You know how some people think that melting glaciers don't affect them? Well yeah about that... that's complete rubbish. Global warming affects every single part of the world, and no area is invulnerable. As if to make that point even more clear, the retreat of the Kaskawulsh Glacier has completely dried out a big Canadian river, a disturbing and unexpected development which took researchers by surprise.
For hundreds of years, the Slims River flowed from the Kaskawulsh Glacier to the southward Kluane Lake. This wasn't some kind of small stream -- in some points, it spanned up to 150 meters at its widest points and had an overall wide and solid flow. But on a field trip in 2016, geologists made a stunning discovery: the river was just gone.
“We went to the area intending to continue our measurements in the Slims river, but found the riverbed more or less dry,” said James Best, a geologist at the University of Illinois. “The delta top that we’d been sailing over in a small boat was now a dust storm. In terms of landscape change it was incredibly dramatic.”
Because the area is so inaccessible, they didn't realize what happened at first.

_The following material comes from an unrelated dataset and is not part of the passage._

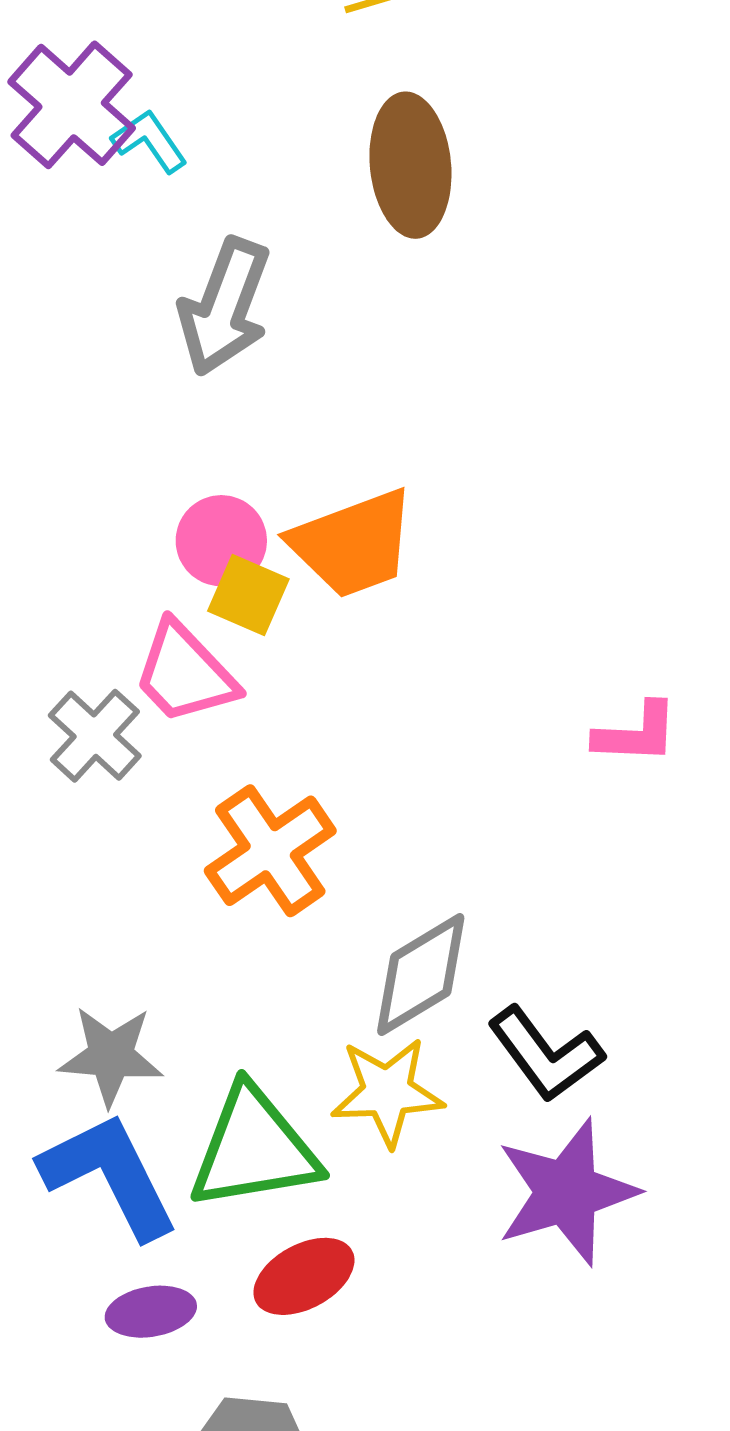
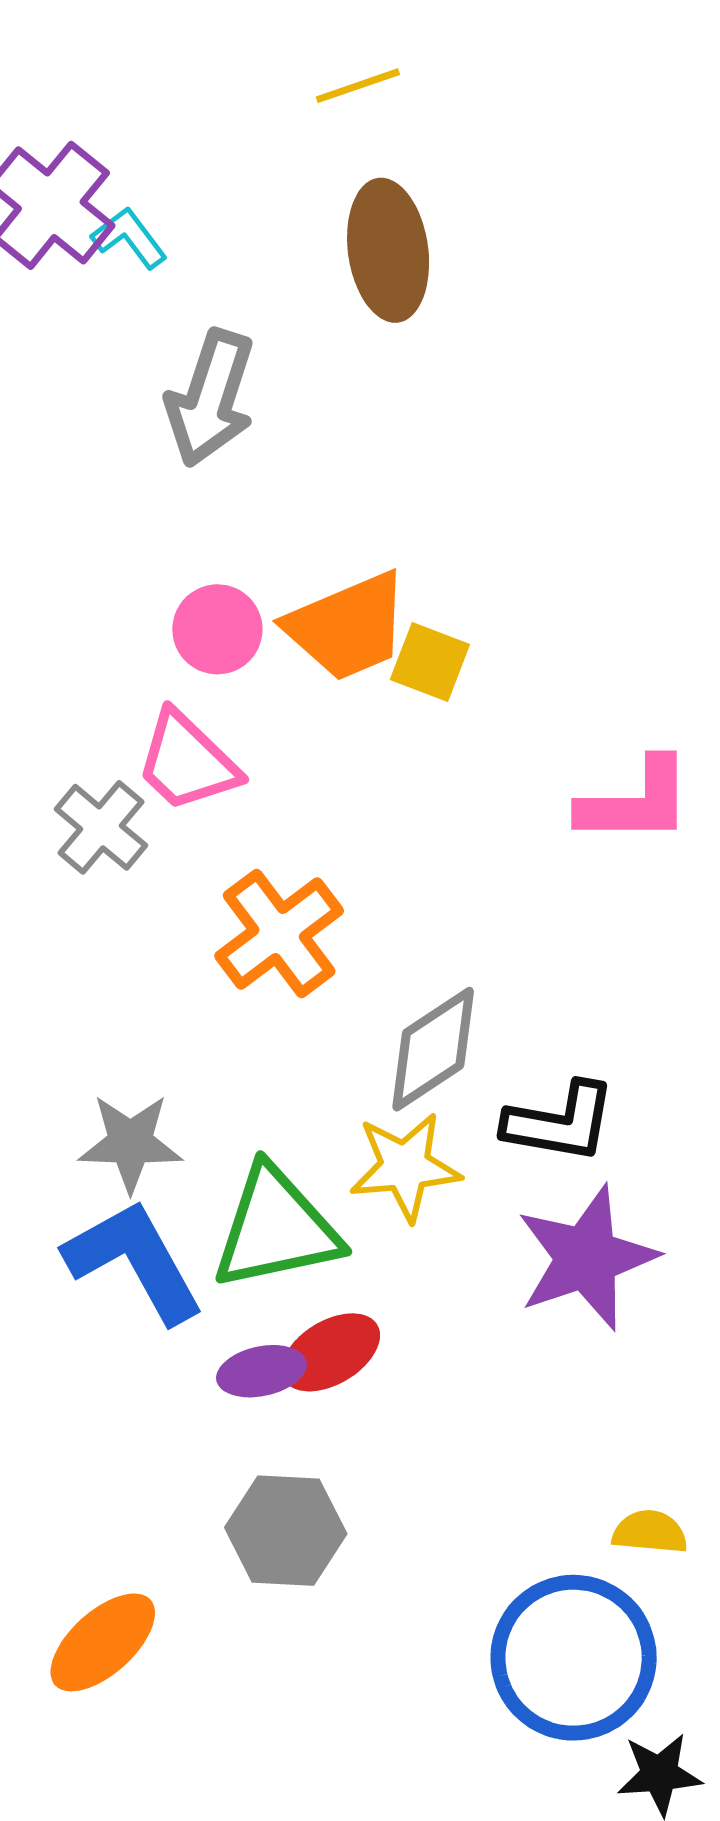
yellow square: (248, 595) -> (430, 662), moved
pink L-shape: (636, 733) -> (635, 802), size x1.4
black L-shape: (546, 1054) -> (560, 1122), turned -41
purple ellipse: (151, 1312) -> (261, 1371), moved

Dan Shugar, a geoscientist at the University of Washington Tacoma and the paper’s lead author, added:
“The water was somewhat treacherous to approach, because you’re walking on these old river sediments that were really goopy and would suck you in. And day by day we could see the water level dropping.”
They decided to use a helicopter and some drones to see what was happening on the other side of the valley, where the river originates. What they learned was that the water from the glacier, which was supplying two rivers, was now supplying a single one -- the south-flowing Alsek river. So Alsek was flowing stronger than ever, while Slims was reduced to a tiny stream. Most of this shift happened abruptly, over only a few days (from 26 to 29 May 2016, but the study was just published now). Prof Lonnie Thompson, a paleoclimatologist at Ohio State University who was not involved in the work says this is a clear example of how thresholds and breaking points can lead to huge changes in nature. Basically, small, incremental changes can lead to sudden, drastic environmental impacts.
This kind of river piracy has been studied before in the geological record, but never in our time. We've seen it happening (or rather, we've seen evidence of it happening) millions of years ago, but it's the first time we truly see it with our own eyes. In geological time, this process happens instantaneously.